WaFd, Inc. (WAFD) Q4 2025 Earnings Call Transcript

WAFD logo
WAFD
WaFd Inc
37.65 USD
-1.34%

Access earnings results, analyst expectations, report, slides, earnings call, and transcript.

Overview

The earnings call presents a mixed picture: while there is positive guidance on loan portfolio growth and margin expansion with rate cuts, there are concerns about increasing criticized loans and nonperforming assets. The Q&A reveals some positive sentiments on loan production and capital management, but vague responses on stablecoin partnerships and profitability improvements create uncertainty. The company's market cap of $2.24 billion suggests moderate stock price sensitivity. Overall, the balance of positive and negative factors, alongside the lack of clear guidance on some issues, leads to a neutral prediction for the stock price movement.

Key Financial Performance

Net Income (Q4 2025) $56.9 million or $0.72 per diluted share, compared to $0.71 per share in Q4 2024 and $0.73 per share in Q3 2025. The $0.01 decrease in earnings per share for the quarter was primarily due to modest increases in noninterest expense, offset by modest increases in net interest income and noninterest income.
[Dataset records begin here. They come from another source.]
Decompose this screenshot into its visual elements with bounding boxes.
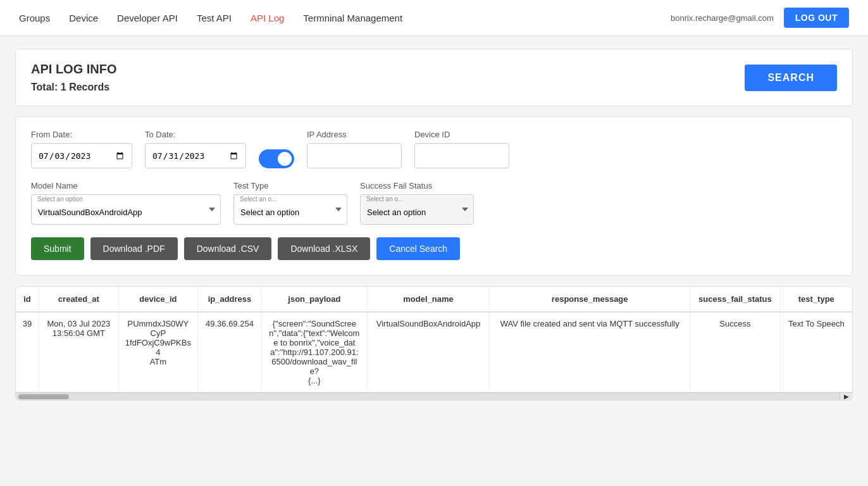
download-csv-button[interactable]: Download .CSV [184,237,272,260]
table-card: id created_at device_id ip_address json_… [15,286,853,401]
toggle-slider [259,149,294,168]
success-fail-group: Success Fail Status Select an o... Selec… [360,181,474,225]
cell-id: 39 [16,312,39,392]
scroll-thumb[interactable] [18,394,69,399]
submit-button[interactable]: Submit [31,237,84,260]
cell-ip_address: 49.36.69.254 [197,312,261,392]
table-row: 39Mon, 03 Jul 2023 13:56:04 GMTPUmmdxJS0… [16,312,852,392]
total-records: Total: 1 Records [31,82,837,93]
cancel-search-button[interactable]: Cancel Search [376,237,460,260]
toggle-switch[interactable] [259,149,294,168]
to-date-group: To Date: [145,130,246,168]
cell-sucess_fail_status: Success [690,312,780,392]
download-xlsx-button[interactable]: Download .XLSX [278,237,370,260]
device-id-label: Device ID [414,130,509,139]
model-name-group: Model Name Select an option VirtualSound… [31,181,221,225]
page-title: API LOG INFO [31,62,837,77]
cell-test_type: Text To Speech [780,312,852,392]
logout-button[interactable]: LOG OUT [784,8,849,28]
test-type-label: Test Type [233,181,347,190]
nav-terminal-management[interactable]: Termninal Management [303,13,402,23]
horizontal-scrollbar[interactable]: ▶ [16,392,852,400]
api-log-info-card: API LOG INFO Total: 1 Records SEARCH [15,49,853,106]
device-id-group: Device ID [414,130,509,168]
from-date-input[interactable] [31,143,132,168]
from-date-group: From Date: [31,130,132,168]
navbar: Groups Device Developer API Test API API… [0,0,868,36]
col-ip-address: ip_address [197,287,261,312]
cell-response_message: WAV file created and sent via MQTT succe… [490,312,690,392]
toggle-group [259,133,294,168]
user-email: bonrix.recharge@gmail.com [671,13,774,23]
filter-row-1: From Date: To Date: IP Address Device ID [31,130,837,168]
scroll-arrow-right[interactable]: ▶ [840,393,852,401]
nav-device[interactable]: Device [69,13,98,23]
main-content: API LOG INFO Total: 1 Records SEARCH Fro… [0,36,868,413]
from-date-label: From Date: [31,130,132,139]
nav-groups[interactable]: Groups [19,13,50,23]
device-id-input[interactable] [414,143,509,168]
col-model-name: model_name [367,287,489,312]
cell-json_payload: {"screen":"SoundScreen","data":{"text":"… [261,312,367,392]
nav-test-api[interactable]: Test API [197,13,232,23]
filter-row-2: Model Name Select an option VirtualSound… [31,181,837,225]
to-date-label: To Date: [145,130,246,139]
to-date-input[interactable] [145,143,246,168]
button-row: Submit Download .PDF Download .CSV Downl… [31,237,837,260]
ip-address-group: IP Address [307,130,402,168]
col-created-at: created_at [39,287,118,312]
data-table: id created_at device_id ip_address json_… [16,287,852,392]
model-select-placeholder: Select an option [37,196,83,202]
nav-developer-api[interactable]: Developer API [117,13,178,23]
col-device-id: device_id [118,287,197,312]
cell-device_id: PUmmdxJS0WYCyP 1fdFOxjC9wPKBs4 ATm [118,312,197,392]
col-test-type: test_type [780,287,852,312]
nav-right: bonrix.recharge@gmail.com LOG OUT [671,8,849,28]
cell-model_name: VirtualSoundBoxAndroidApp [367,312,489,392]
ip-address-label: IP Address [307,130,402,139]
filter-card: From Date: To Date: IP Address Device ID [15,116,853,276]
test-type-placeholder: Select an o... [240,196,276,202]
table-header-row: id created_at device_id ip_address json_… [16,287,852,312]
success-fail-label: Success Fail Status [360,181,474,190]
test-type-group: Test Type Select an o... Select an optio… [233,181,347,225]
search-button-top[interactable]: SEARCH [745,65,837,91]
ip-address-input[interactable] [307,143,402,168]
model-name-label: Model Name [31,181,221,190]
col-response-message: response_message [490,287,690,312]
col-sucess-fail-status: sucess_fail_status [690,287,780,312]
success-fail-placeholder: Select an o... [366,196,403,202]
download-pdf-button[interactable]: Download .PDF [90,237,178,260]
cell-created_at: Mon, 03 Jul 2023 13:56:04 GMT [39,312,118,392]
nav-api-log[interactable]: API Log [251,13,284,23]
col-id: id [16,287,39,312]
col-json-payload: json_payload [261,287,367,312]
Net Income (Full Year 2025) $211.4 million or $2.63 per diluted share, compared to $2.50 per share in fiscal 2024. The increase was attributed to overall financial performance improvements.

Loans Receivable Decreased by $188 million during the quarter, primarily due to a $216 million decrease in inactive loan types (single-family mortgage and custom construction).

Loan Originations (Q4 2025) $1.4 billion, compared to $700 million in Q3 2025. Repayments and payoffs were $1.2 billion in both quarters. Active loan types drove the increase.

Deposits (Q4 2025) Increased by $51 million, with noninterest-bearing deposits increasing $80 million (3.2%) and time deposits decreasing $286 million (3%). For the fiscal year, total deposits increased by $64 million.

Net Loan-to-Deposit Ratio Ended the quarter at 93.7%, reflecting the balance between loans and deposits.

Net Interest Income (Q4 2025) Increased by $1.9 million from the prior quarter, with a net interest margin of 2.71% compared to 2.69% in Q3 2025. The yield on interest-earning assets was 5.23%, while the cost of interest-bearing liabilities was 2.91%.

Noninterest Income (Q4 2025) Increased slightly to $18.4 million, including $4.6 million in revenue from WaFd Insurance. For the fiscal year, WaFd Insurance revenue was $19.5 million, a 12.5% increase over the prior year.

Noninterest Expense (Q4 2025) Increased by $2.7 million (2.6%) from the prior quarter due to strategic investments in talent and technology. The efficiency ratio increased to 56.82% from 56.01% in Q3 2025.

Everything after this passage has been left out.